◆ Items from a data source ◆
────

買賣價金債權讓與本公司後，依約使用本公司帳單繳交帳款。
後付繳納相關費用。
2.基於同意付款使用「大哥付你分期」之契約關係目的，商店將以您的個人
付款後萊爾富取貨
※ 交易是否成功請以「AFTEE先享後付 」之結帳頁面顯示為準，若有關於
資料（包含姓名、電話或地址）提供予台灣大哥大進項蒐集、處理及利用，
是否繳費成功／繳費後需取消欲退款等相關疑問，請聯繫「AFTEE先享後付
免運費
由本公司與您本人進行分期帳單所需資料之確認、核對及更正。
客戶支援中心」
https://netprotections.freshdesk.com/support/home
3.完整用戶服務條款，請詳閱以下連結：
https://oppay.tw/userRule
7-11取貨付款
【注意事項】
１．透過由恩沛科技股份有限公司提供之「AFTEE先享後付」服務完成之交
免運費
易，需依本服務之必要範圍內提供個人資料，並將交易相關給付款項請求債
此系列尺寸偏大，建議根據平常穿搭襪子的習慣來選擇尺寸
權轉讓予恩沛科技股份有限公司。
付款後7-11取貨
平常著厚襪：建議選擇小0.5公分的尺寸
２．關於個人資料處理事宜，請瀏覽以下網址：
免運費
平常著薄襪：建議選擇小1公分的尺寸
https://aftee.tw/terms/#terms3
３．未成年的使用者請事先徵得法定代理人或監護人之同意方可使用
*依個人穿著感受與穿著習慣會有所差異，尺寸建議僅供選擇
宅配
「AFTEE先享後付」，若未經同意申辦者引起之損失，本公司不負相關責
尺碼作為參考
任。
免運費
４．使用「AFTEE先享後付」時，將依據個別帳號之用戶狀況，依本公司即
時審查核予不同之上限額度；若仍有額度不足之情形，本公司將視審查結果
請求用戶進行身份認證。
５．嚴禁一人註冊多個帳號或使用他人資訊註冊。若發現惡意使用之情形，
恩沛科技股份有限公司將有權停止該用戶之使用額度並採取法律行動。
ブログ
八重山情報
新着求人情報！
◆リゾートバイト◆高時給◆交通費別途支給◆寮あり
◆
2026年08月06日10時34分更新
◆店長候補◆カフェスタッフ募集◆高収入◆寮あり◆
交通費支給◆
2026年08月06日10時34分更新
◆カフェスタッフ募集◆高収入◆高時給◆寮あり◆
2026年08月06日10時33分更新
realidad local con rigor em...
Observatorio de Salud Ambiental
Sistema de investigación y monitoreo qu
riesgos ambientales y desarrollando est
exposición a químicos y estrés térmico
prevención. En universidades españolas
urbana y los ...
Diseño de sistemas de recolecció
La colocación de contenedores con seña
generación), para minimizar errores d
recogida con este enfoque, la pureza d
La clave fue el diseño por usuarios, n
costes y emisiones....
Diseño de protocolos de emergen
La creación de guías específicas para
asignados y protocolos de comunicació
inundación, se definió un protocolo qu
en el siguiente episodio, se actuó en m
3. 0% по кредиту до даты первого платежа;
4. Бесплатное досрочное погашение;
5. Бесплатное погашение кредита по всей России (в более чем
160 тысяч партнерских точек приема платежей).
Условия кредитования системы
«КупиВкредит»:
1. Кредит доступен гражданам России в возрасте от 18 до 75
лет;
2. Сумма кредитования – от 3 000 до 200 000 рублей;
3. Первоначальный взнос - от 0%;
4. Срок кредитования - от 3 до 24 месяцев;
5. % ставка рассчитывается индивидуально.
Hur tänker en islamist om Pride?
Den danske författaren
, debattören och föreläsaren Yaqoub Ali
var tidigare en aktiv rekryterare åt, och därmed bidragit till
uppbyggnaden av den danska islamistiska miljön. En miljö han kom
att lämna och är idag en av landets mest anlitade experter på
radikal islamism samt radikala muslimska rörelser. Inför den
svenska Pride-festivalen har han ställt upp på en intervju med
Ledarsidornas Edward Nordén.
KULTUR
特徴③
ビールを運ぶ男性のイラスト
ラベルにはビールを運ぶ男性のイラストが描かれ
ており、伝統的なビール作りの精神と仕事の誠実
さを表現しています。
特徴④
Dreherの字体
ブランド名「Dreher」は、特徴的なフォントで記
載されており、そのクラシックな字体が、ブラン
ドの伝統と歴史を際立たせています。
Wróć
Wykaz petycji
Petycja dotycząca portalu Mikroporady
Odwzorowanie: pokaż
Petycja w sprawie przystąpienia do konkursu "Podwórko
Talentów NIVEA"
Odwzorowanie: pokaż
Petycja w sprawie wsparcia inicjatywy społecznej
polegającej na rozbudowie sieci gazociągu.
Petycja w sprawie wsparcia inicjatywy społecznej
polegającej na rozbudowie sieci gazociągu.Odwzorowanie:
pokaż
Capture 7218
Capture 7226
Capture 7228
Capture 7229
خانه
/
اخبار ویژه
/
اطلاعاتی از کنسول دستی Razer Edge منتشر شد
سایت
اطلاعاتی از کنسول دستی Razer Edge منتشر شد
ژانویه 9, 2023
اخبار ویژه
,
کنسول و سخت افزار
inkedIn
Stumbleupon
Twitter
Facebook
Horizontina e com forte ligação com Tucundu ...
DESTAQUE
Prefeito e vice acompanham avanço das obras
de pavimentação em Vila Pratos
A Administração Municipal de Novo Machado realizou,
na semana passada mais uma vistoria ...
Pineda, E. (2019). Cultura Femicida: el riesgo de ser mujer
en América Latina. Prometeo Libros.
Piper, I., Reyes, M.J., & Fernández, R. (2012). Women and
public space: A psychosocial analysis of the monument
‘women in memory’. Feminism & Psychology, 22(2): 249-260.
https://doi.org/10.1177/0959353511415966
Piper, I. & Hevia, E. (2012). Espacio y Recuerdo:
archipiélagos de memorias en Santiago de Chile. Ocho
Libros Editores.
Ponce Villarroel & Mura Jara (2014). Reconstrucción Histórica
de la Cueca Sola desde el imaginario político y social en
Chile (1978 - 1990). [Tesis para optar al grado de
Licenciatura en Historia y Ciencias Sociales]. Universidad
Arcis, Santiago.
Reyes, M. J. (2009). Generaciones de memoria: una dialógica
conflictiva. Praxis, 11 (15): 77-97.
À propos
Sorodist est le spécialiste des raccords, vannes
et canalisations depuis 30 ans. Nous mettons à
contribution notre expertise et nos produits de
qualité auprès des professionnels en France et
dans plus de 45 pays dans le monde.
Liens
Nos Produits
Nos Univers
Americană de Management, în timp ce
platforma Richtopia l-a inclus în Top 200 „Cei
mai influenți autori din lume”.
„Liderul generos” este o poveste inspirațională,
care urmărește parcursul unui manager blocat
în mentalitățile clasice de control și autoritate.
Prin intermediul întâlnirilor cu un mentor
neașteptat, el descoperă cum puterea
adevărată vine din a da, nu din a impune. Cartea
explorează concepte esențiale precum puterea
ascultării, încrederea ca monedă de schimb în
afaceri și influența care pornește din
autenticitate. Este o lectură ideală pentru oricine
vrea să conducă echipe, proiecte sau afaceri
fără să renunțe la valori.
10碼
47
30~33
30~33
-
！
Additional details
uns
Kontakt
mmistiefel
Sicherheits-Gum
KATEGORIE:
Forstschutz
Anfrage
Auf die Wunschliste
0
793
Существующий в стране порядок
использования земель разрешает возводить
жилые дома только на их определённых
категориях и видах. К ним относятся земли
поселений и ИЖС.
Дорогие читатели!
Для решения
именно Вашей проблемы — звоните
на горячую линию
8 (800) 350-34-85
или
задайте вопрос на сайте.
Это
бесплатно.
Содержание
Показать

────

◆ What to work on ◆
Among the entries above, how many lines contain the string "sieci"? Write the number alone.

◆ Answer ◆
2